XVIII

LIMBURG

The cathedral of Limburg-on-Lahn, not farther from the juncture of the Lahn and Rhine than is Frankfort-on-the-Main, may well be considered a Rhine cathedral.

The Lahn is by no means so powerful a stream as is the Main or the Neckar; nor is it either picturesque, or even important as a waterway.

It has this one virtue, however: it forms a setting to Limburg's many-spired cathedral that is truly grand.

Limburg played a great part in the middle ages, and its origin goes far back into antiquity. Under Drusus a castellum was erected here, which was destroyed by the Franks and the Alemanni.

The counts of the lower Lahn province were among the most powerful in all Germany. They gave their city the name of[{182}] Roemercastel, which name, to some extent, may be said to live up to to-day. Later the Franks called it Lintburc, from the little river Linther, which flows into the Lahn at this point.

The cathedral of Limburg is the most imposing and homogeneous of all the romano-ogival edifices of Germany.

Consecrated to St. George, this church dates from the latter years of the twelfth century and the early part of the thirteenth.
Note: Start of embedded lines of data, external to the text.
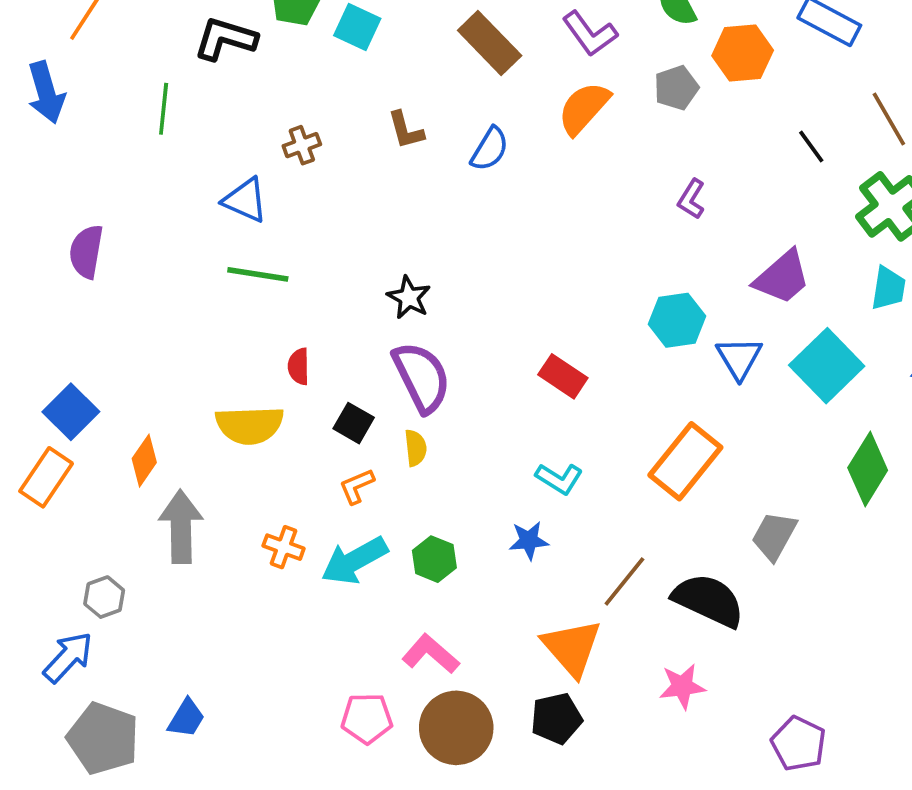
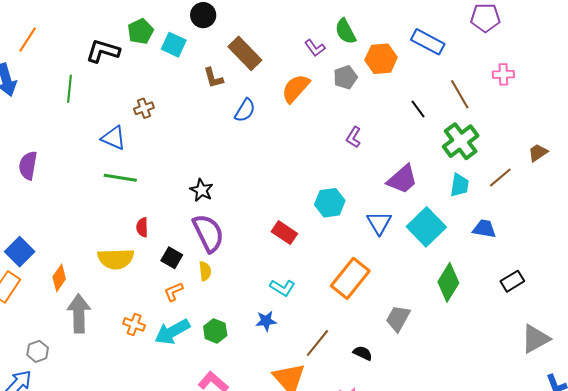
purple L-shape: (590, 34) -> (315, 48), moved, size x0.7
brown L-shape: (406, 130) -> (213, 78), moved
cyan hexagon: (677, 320) -> (330, 203), moved
black semicircle: (708, 600) -> (363, 353), size x0.5

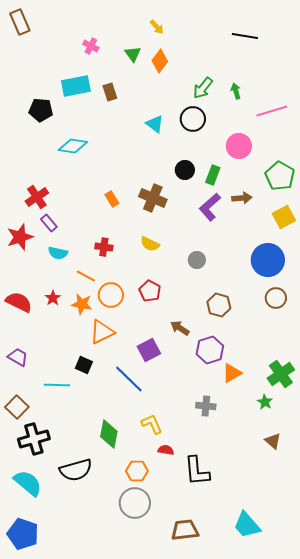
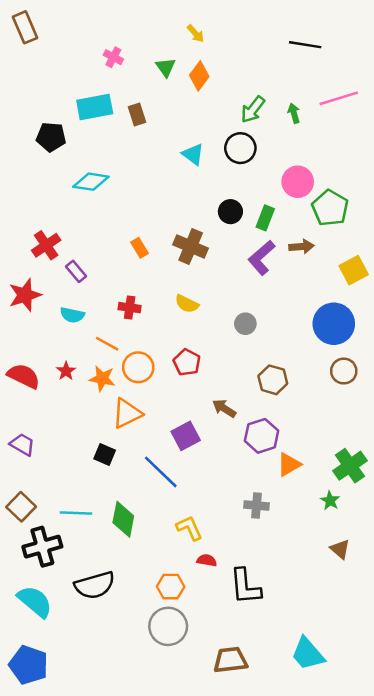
pink line: (272, 111) -> (339, 98), moved
green pentagon: (280, 176) -> (330, 208), moved
purple rectangle: (49, 223) -> (76, 271), moved
cyan line: (57, 385) -> (76, 513), moved
green diamond: (109, 434) -> (123, 519), moved

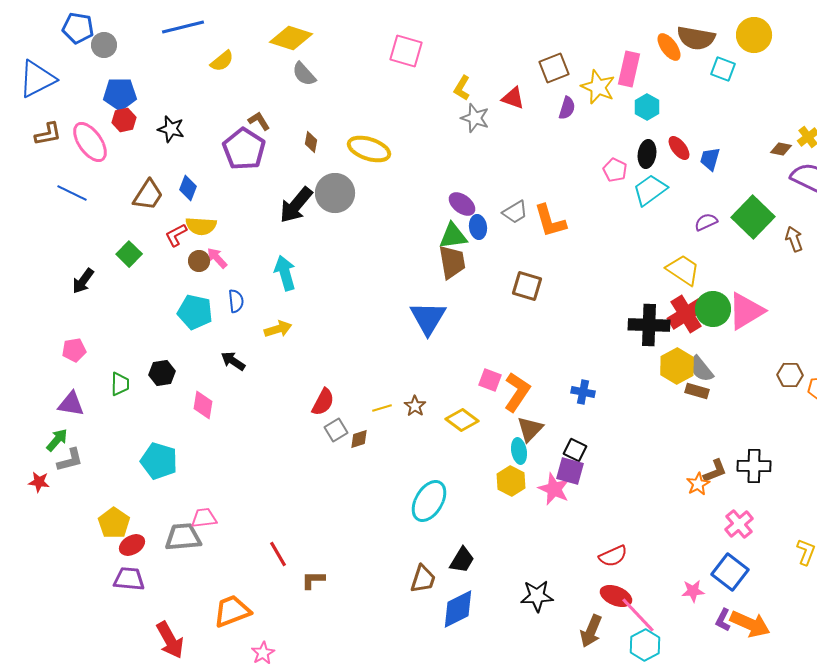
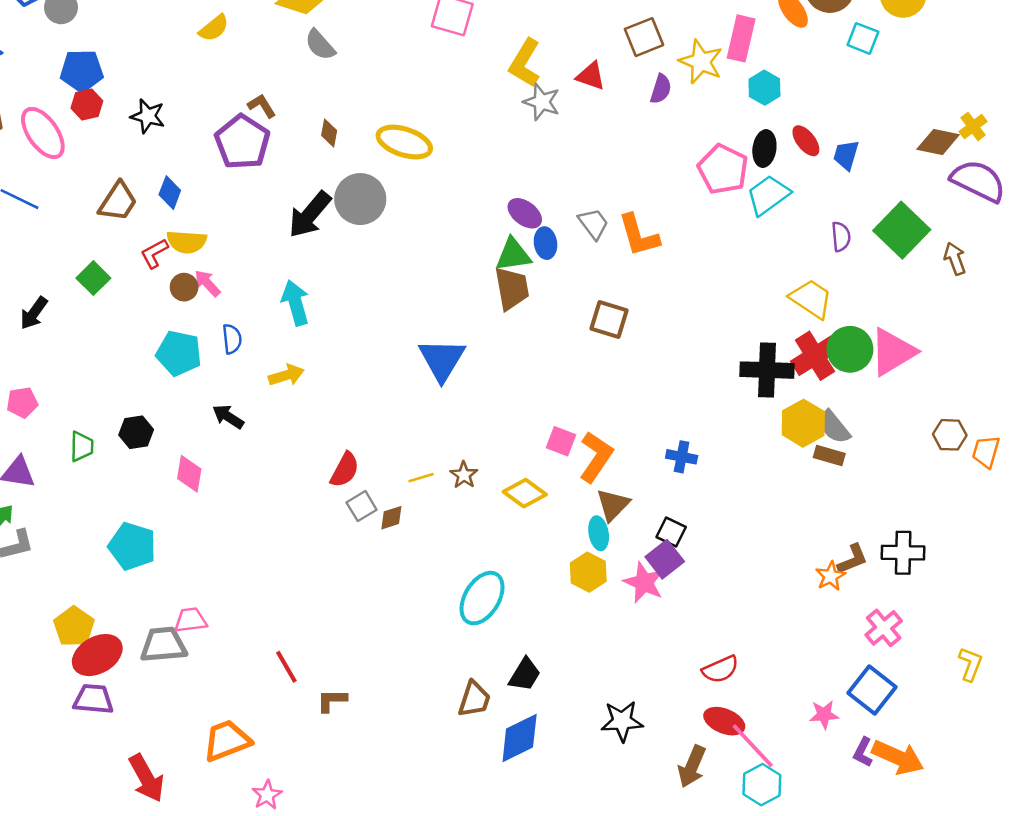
yellow L-shape: (462, 88) -> (525, 63), size x1.5
brown diamond: (781, 149) -> (938, 142), size x1.5
pink pentagon: (615, 170) -> (723, 169), size x1.6
gray trapezoid: (515, 212) -> (593, 224), turned -96
purple semicircle: (706, 222) -> (841, 237), turned 110
blue triangle: (428, 318) -> (442, 360), moved
purple square: (570, 471) -> (665, 559), turned 36
red ellipse: (132, 545) -> (97, 655), size x1.5

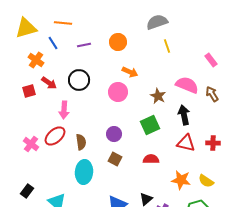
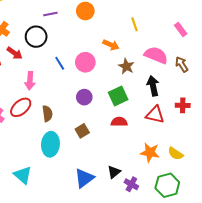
blue line: (53, 43) -> (60, 63), moved
yellow line: (167, 46) -> (135, 24), moved
orange arrow: (130, 72) -> (111, 45), moved
black circle: (79, 80) -> (36, 37), moved
purple circle: (114, 134) -> (84, 97), moved
red cross: (213, 143) -> (183, 105), moved
brown square: (115, 159) -> (82, 131), turned 32
red semicircle: (151, 159) -> (119, 122), moved

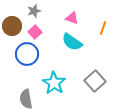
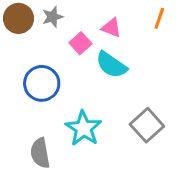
brown circle: (12, 26) -> (19, 18), moved
orange line: (103, 28) -> (159, 18), moved
pink square: (35, 32) -> (80, 43), moved

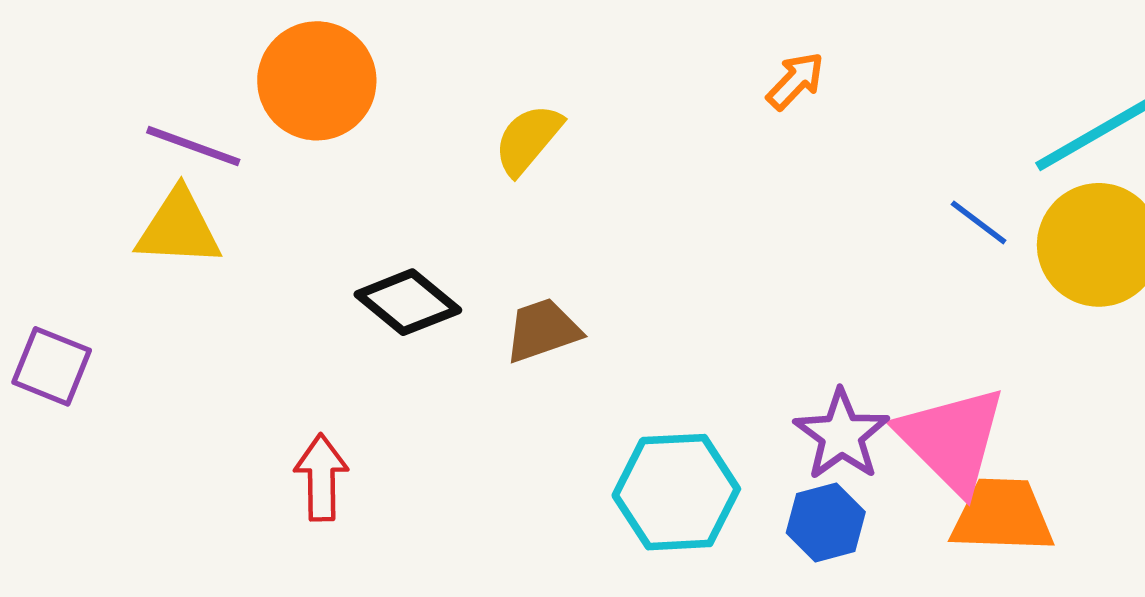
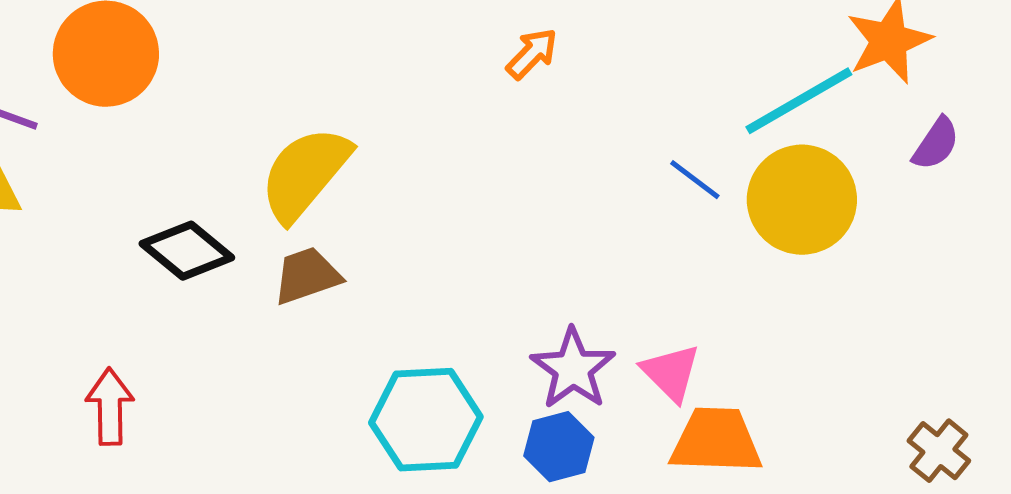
yellow semicircle: (528, 139) -> (305, 174), moved, size x1.5
pink triangle: (952, 439) -> (671, 373), size x0.6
It was erected by Count Henry of Nassau, and replaced two more ancient edifices on the same site.

Without a doubt it is a mediæval monument which stands supreme in its class, though its grandeur comes not so much from mere magnitude as it does from the general disposition of its plan, and the wonderful blending of the transition elements which, after all is said and done, in Germany, are not elsewhere very pronounced.